▶ What you should do
Leave out the pictures and transcribe the rest of the records exactly.
(Records shown Opens)
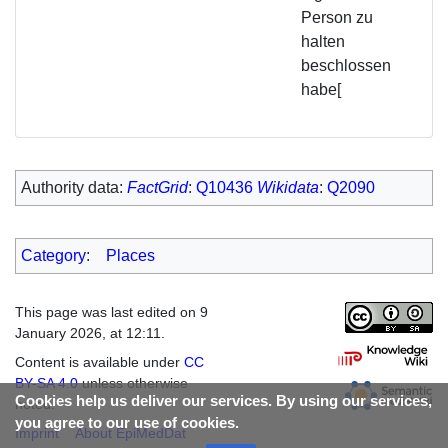
Person zu
halten
beschlossen
habe[
Authority data:
FactGrid
:
Q10436
Wikidata
:
Q2090
Category
:
Places
This page was last edited on 9
January 2026, at 12:11.
Content is available under
CC
BY-SA 4.0
unless otherwise
Cookies help us deliver our services. By using our services,
noted.
you agree to our use of cookies.
Imprint
About EpiMedDat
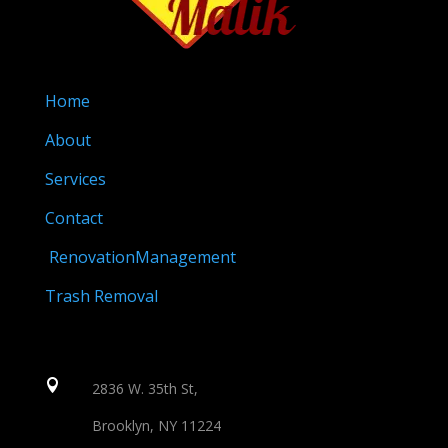
Home
About
Services
Contact
RenovationManagement
Trash Removal

2836 W. 35th St,
Brooklyn, NY 11224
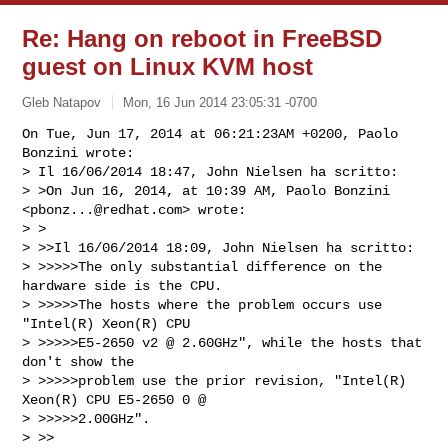
Re: Hang on reboot in FreeBSD
guest on Linux KVM host
Gleb Natapov
Mon, 16 Jun 2014 23:05:31 -0700
On Tue, Jun 17, 2014 at 06:21:23AM +0200, Paolo 
Bonzini wrote:

> Il 16/06/2014 18:47, John Nielsen ha scritto:

> >On Jun 16, 2014, at 10:39 AM, Paolo Bonzini 
<
pbonz...@redhat.com
> wrote:

> >

> >>Il 16/06/2014 18:09, John Nielsen ha scritto:

> >>>>>The only substantial difference on the 
hardware side is the CPU.

> >>>>>The hosts where the problem occurs use 
"Intel(R) Xeon(R) CPU

> >>>>>E5-2650 v2 @ 2.60GHz", while the hosts that 
don't show the

> >>>>>problem use the prior revision, "Intel(R) 
Xeon(R) CPU E5-2650 0 @

> >>>>>2.00GHz".

> >>
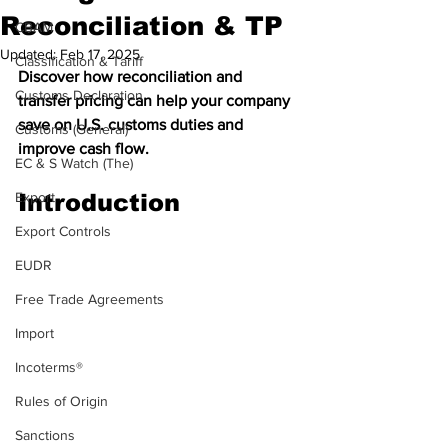
Reconciliation & TP
CBAM
Updated:
Feb 17, 2025
Classification & Tariff
Discover how reconciliation and 
Customs Declaration
transfer pricing can help your company 
save on U.S. customs duties and 
Customs (General)
improve cash flow.
EC & S Watch (The)
Export
Introduction
Export Controls
EUDR
Free Trade Agreements
Import
Incoterms®
Rules of Origin
Sanctions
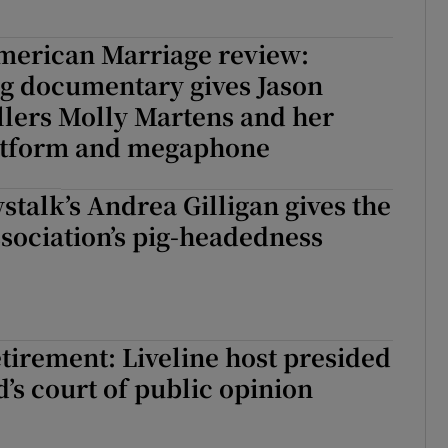
merican Marriage review:
ng documentary gives Jason
illers Molly Martens and her
latform and megaphone
stalk’s Andrea Gilligan gives the
sociation’s pig-headedness
etirement: Liveline host presided
d’s court of public opinion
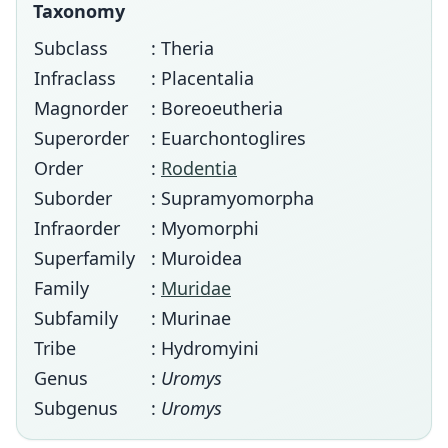
Taxonomy
Subclass
: Theria
Infraclass
: Placentalia
Magnorder
: Boreoeutheria
Superorder
: Euarchontoglires
Order
:
Rodentia
Suborder
: Supramyomorpha
Infraorder
: Myomorphi
Superfamily
: Muroidea
Family
:
Muridae
Subfamily
: Murinae
Tribe
: Hydromyini
Genus
:
Uromys
Subgenus
:
Uromys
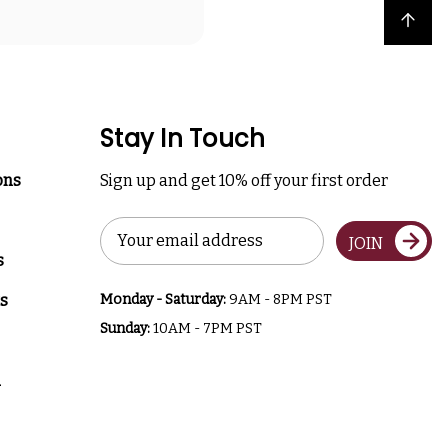
Back to top
Stay In Touch
ons
Sign up and get 10% off your first order
Email
JOIN
Address
s
s
Monday - Saturday:
9AM - 8PM PST
Sunday:
10AM - 7PM PST
a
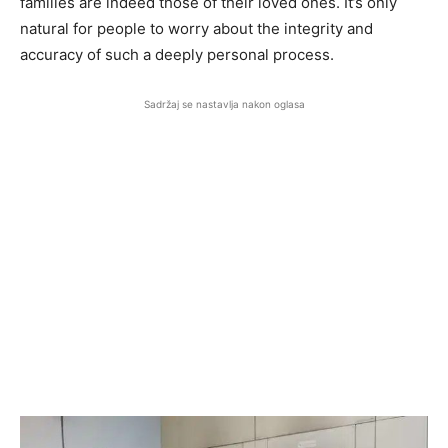
families are indeed those of their loved ones. It’s only
natural for people to worry about the integrity and
accuracy of such a deeply personal process.
Sadržaj se nastavlja nakon oglasa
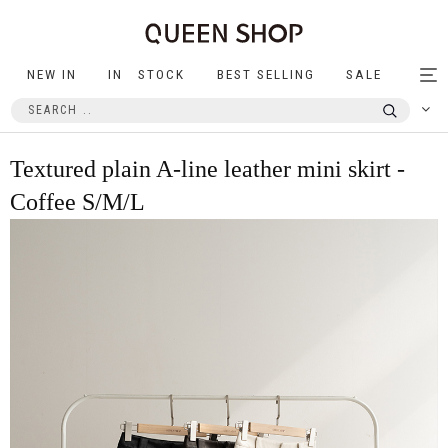
NEW IN
IN STOCK
BEST SELLING
SALE
Tog
nav
Textured plain A-line leather mini skirt -
Coffee S/M/L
(Records shown Closes)
▶ Task output
Person zu
halten
beschlossen
habe[
Authority data:
FactGrid
:
Q10436
Wikidata
:
Q2090
Category
:
Places
This page was last edited on 9
January 2026, at 12:11.
Content is available under
CC
BY-SA 4.0
unless otherwise
Cookies help us deliver our services. By using our services,
noted.
you agree to our use of cookies.
Imprint
About EpiMedDat
Home
About
Services
Contact
RenovationManagement
Trash Removal

2836 W. 35th St,
Brooklyn, NY 11224
Re: Hang on reboot in FreeBSD
guest on Linux KVM host
Gleb Natapov
Mon, 16 Jun 2014 23:05:31 -0700
On Tue, Jun 17, 2014 at 06:21:23AM +0200, Paolo 
Bonzini wrote:

> Il 16/06/2014 18:47, John Nielsen ha scritto:

> >On Jun 16, 2014, at 10:39 AM, Paolo Bonzini 
<
pbonz...@redhat.com
> wrote:

> >

> >>Il 16/06/2014 18:09, John Nielsen ha scritto:

> >>>>>The only substantial difference on the 
hardware side is the CPU.

> >>>>>The hosts where the problem occurs use 
"Intel(R) Xeon(R) CPU

> >>>>>E5-2650 v2 @ 2.60GHz", while the hosts that 
don't show the

> >>>>>problem use the prior revision, "Intel(R) 
Xeon(R) CPU E5-2650 0 @

> >>>>>2.00GHz".

> >>
Reconciliation & TP
CBAM
Updated:
Feb 17, 2025
Classification & Tariff
Discover how reconciliation and 
Customs Declaration
transfer pricing can help your company 
save on U.S. customs duties and 
Customs (General)
improve cash flow.
EC & S Watch (The)
Export
Introduction
Export Controls
EUDR
Free Trade Agreements
Import
Incoterms®
Rules of Origin
Sanctions
merican Marriage review:
ng documentary gives Jason
illers Molly Martens and her
latform and megaphone
stalk’s Andrea Gilligan gives the
sociation’s pig-headedness
etirement: Liveline host presided
d’s court of public opinion
Taxonomy
Subclass
: Theria
Infraclass
: Placentalia
Magnorder
: Boreoeutheria
Superorder
: Euarchontoglires
Order
:
Rodentia
Suborder
: Supramyomorpha
Infraorder
: Myomorphi
Superfamily
: Muroidea
Family
:
Muridae
Subfamily
: Murinae
Tribe
: Hydromyini
Genus
:
Uromys
Subgenus
:
Uromys
Back to top
Stay In Touch
ons
Sign up and get 10% off your first order
Email
JOIN
Address
s
s
Monday - Saturday:
9AM - 8PM PST
Sunday:
10AM - 7PM PST
a
families are indeed those of their loved ones. It’s only
natural for people to worry about the integrity and
accuracy of such a deeply personal process.
Sadržaj se nastavlja nakon oglasa
NEW IN
IN STOCK
BEST SELLING
SALE
Tog
nav
Textured plain A-line leather mini skirt -
Coffee S/M/L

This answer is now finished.